**WHAT THE TASK REQUIRES**
Using the listing below, report each line holding the string "Yangın".

**RECORDS SUPPLIED**
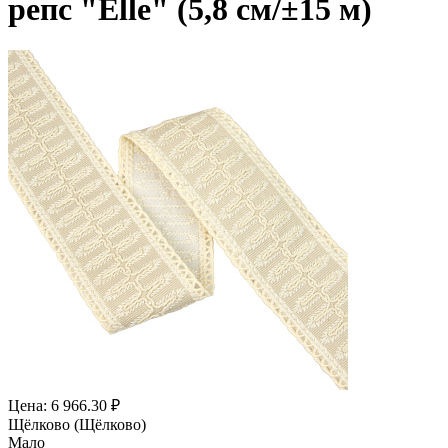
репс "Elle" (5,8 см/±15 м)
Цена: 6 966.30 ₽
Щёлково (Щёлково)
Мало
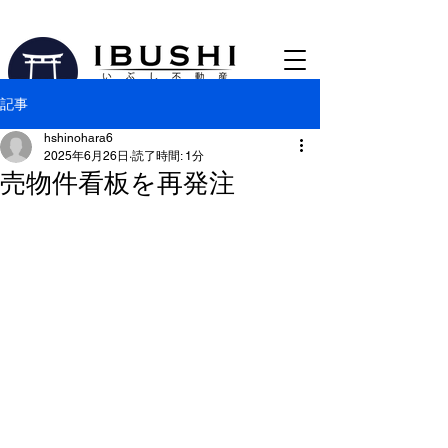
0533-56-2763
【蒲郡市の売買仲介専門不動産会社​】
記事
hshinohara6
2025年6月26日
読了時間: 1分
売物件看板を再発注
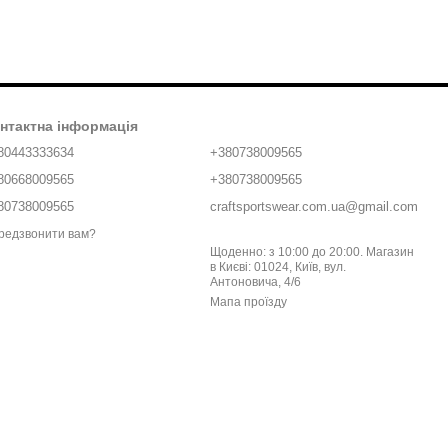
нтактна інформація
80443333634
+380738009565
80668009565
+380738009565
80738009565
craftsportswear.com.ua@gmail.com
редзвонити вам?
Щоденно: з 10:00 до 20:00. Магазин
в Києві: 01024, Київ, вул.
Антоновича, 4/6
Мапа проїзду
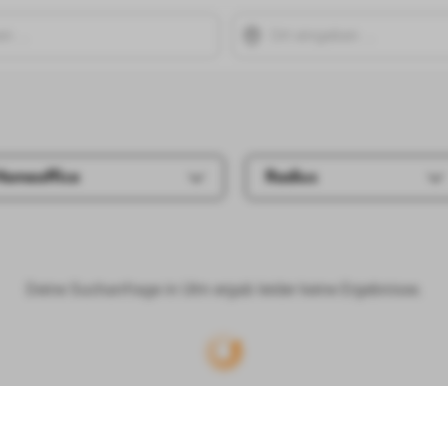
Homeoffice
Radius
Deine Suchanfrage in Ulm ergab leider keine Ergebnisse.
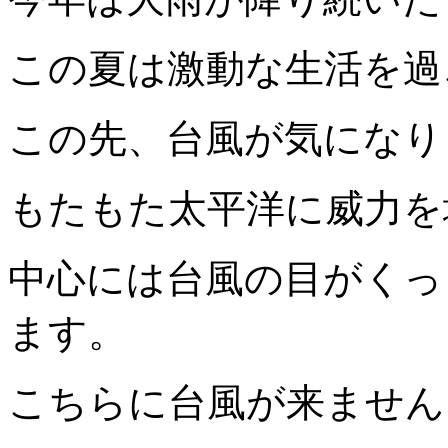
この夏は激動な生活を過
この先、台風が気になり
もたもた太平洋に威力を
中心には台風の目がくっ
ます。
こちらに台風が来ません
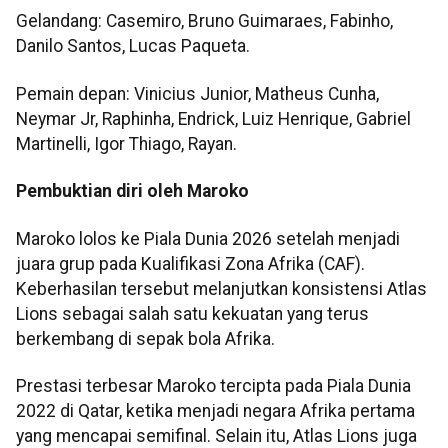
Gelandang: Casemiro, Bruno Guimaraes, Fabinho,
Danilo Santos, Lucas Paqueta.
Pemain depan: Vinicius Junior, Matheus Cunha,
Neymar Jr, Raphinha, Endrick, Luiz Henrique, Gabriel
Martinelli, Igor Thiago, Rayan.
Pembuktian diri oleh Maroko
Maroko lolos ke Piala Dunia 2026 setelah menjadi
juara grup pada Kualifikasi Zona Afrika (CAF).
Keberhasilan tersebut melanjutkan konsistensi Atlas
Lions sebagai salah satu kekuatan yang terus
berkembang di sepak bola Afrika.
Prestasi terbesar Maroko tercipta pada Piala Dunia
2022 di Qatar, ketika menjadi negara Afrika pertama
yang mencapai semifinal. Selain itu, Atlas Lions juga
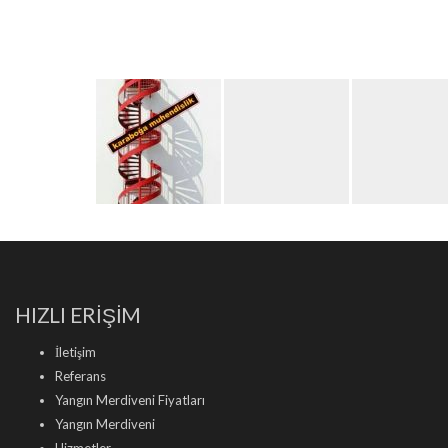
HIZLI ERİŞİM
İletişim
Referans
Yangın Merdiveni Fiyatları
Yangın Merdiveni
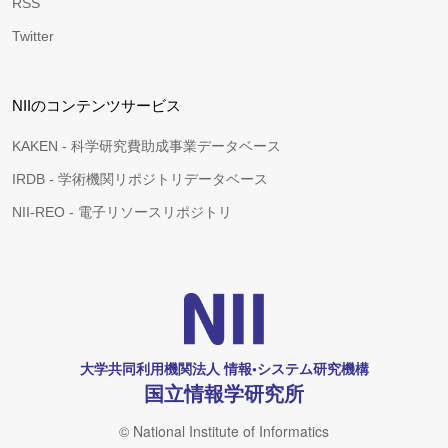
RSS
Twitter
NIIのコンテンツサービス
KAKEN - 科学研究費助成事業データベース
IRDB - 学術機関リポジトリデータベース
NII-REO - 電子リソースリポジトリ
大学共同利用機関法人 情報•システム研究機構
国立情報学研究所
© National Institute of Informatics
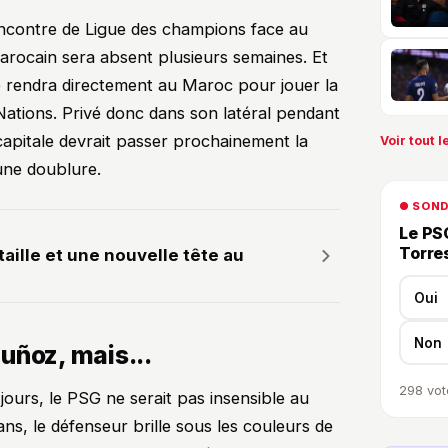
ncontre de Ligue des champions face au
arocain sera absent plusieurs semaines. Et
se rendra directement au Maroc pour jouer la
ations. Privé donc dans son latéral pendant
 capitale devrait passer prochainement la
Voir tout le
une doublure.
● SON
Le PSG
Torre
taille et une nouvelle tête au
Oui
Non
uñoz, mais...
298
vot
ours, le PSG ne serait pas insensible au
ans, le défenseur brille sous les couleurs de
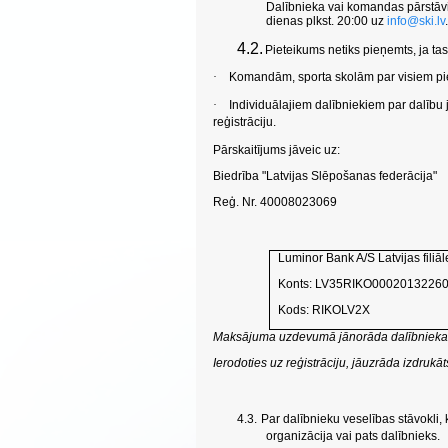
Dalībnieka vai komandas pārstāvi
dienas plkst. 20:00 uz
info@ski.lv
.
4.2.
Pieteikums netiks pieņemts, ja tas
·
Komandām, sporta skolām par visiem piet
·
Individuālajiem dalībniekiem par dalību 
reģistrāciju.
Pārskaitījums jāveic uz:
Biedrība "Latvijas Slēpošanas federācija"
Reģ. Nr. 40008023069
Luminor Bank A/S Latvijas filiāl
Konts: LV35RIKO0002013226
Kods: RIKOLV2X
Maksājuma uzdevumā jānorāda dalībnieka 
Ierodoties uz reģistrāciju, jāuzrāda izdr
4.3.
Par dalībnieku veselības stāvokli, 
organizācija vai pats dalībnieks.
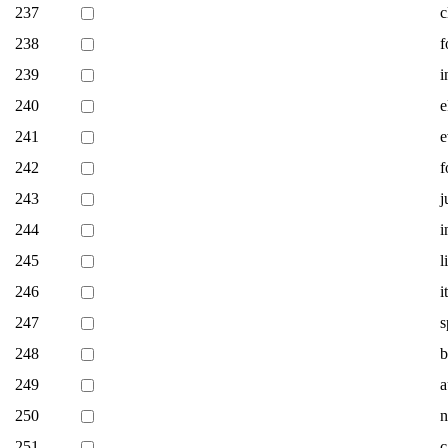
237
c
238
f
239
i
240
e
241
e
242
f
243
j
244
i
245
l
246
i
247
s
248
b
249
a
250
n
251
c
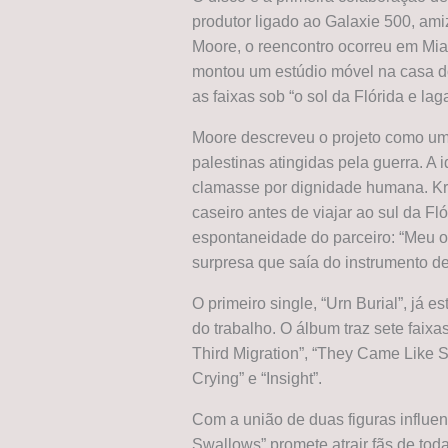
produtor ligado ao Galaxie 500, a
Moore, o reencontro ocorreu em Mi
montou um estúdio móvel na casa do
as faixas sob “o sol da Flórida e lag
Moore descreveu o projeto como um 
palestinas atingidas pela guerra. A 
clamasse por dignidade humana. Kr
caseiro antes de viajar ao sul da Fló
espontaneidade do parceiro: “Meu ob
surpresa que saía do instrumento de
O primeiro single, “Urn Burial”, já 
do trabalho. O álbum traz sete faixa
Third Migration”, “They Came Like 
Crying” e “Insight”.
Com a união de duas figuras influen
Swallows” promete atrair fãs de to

...

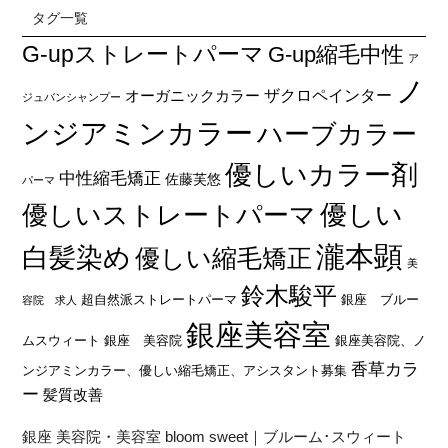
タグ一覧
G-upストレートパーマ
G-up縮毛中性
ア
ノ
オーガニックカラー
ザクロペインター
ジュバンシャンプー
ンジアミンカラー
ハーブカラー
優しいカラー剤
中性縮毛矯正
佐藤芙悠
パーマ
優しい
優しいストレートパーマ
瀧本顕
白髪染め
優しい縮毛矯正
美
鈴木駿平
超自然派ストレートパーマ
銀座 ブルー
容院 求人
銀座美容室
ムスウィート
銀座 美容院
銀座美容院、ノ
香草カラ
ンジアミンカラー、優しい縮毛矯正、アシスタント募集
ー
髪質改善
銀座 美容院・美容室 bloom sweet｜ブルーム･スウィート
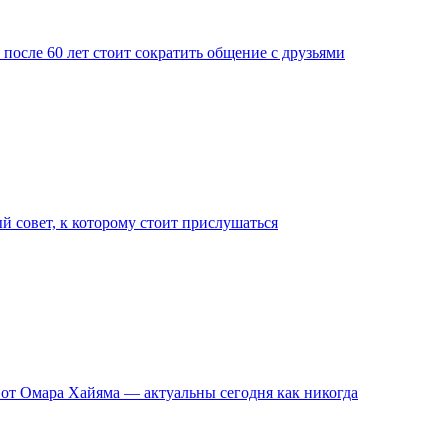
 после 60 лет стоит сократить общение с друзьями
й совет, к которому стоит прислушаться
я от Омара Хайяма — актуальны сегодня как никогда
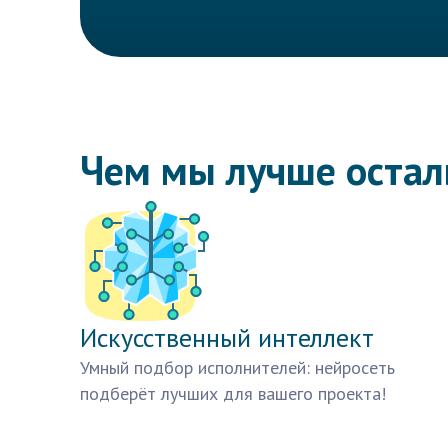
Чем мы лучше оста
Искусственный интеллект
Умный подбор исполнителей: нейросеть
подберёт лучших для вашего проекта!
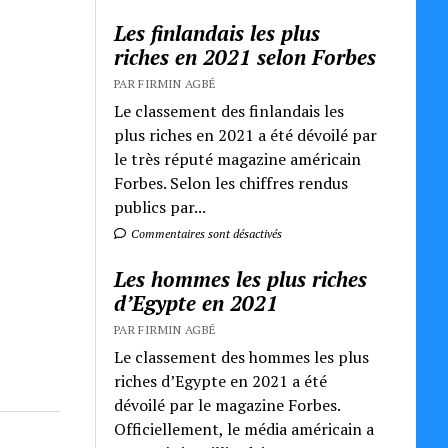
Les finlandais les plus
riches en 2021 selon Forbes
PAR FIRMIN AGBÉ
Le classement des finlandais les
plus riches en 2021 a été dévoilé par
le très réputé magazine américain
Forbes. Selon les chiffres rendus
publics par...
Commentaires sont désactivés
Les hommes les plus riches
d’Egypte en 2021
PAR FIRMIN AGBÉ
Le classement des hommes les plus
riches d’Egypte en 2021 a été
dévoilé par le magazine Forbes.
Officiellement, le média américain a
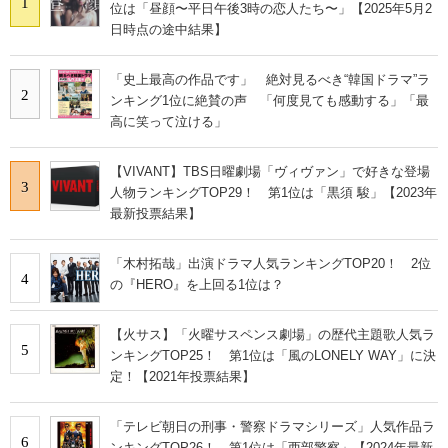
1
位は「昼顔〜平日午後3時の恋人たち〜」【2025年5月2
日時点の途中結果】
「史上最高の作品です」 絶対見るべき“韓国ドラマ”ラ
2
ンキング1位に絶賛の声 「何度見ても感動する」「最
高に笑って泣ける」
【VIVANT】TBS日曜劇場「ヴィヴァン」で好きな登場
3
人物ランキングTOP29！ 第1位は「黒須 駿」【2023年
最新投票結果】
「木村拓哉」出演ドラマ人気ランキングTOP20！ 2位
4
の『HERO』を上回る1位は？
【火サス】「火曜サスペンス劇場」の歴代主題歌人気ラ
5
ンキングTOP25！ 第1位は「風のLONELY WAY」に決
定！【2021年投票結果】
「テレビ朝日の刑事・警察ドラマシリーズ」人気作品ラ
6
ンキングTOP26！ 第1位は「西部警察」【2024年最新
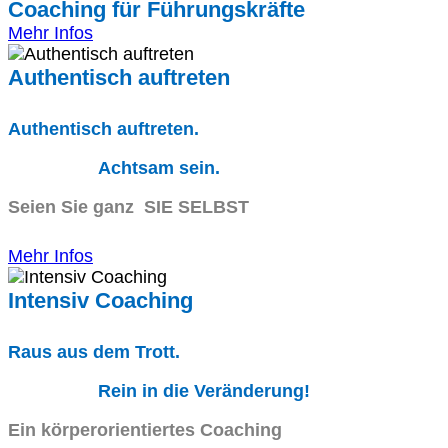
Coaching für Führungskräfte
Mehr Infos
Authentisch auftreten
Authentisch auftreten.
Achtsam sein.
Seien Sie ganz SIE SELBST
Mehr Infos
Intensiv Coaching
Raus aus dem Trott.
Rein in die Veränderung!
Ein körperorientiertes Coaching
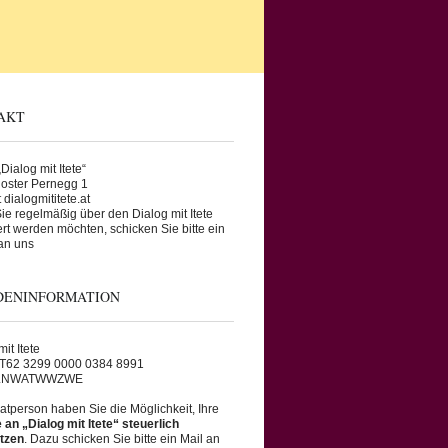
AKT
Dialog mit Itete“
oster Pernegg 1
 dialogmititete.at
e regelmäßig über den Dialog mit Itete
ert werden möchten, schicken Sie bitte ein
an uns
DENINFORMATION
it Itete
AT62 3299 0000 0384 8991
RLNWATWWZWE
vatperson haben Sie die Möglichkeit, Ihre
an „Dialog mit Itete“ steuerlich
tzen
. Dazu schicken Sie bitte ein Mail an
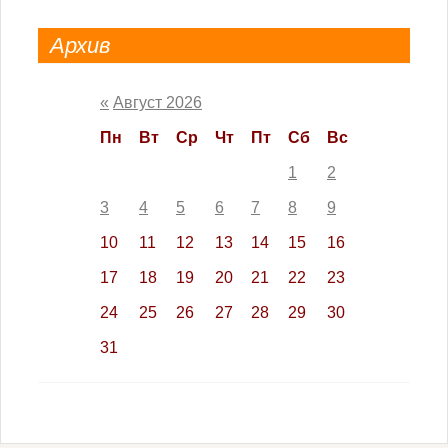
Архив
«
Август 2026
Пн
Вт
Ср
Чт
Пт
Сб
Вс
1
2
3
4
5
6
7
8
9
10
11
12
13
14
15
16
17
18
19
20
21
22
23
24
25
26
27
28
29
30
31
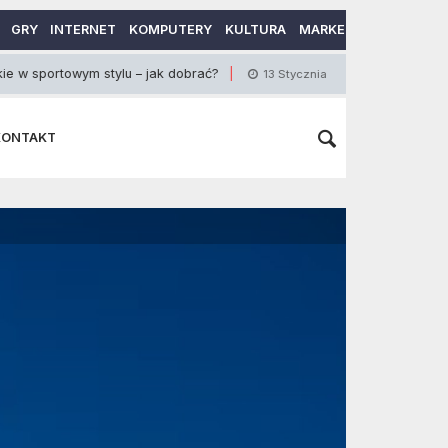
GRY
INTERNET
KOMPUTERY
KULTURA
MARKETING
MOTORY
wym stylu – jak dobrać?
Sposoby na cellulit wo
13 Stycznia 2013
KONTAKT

--

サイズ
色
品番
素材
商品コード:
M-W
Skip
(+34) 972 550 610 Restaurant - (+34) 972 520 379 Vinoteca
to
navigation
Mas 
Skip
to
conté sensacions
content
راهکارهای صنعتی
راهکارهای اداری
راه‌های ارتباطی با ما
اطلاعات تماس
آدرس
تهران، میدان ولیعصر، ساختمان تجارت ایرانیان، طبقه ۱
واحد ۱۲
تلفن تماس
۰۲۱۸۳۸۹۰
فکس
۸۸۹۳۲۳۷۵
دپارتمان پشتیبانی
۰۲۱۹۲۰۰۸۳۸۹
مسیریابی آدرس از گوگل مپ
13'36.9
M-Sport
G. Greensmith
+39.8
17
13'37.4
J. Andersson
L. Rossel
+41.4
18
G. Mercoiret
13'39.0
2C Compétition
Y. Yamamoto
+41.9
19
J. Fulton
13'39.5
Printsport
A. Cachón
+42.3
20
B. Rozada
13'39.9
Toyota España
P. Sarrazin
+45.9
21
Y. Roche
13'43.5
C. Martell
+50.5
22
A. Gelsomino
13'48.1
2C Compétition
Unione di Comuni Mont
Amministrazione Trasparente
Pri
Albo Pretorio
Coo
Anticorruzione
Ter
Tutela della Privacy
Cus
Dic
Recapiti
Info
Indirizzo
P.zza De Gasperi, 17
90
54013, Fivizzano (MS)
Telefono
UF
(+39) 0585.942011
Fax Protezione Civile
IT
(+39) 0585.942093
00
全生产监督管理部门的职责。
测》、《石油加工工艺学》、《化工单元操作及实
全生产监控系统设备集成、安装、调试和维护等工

**EXERCISE OUTPUT**
Yangın Merdiveni Fiyatları
Yangın Merdiveni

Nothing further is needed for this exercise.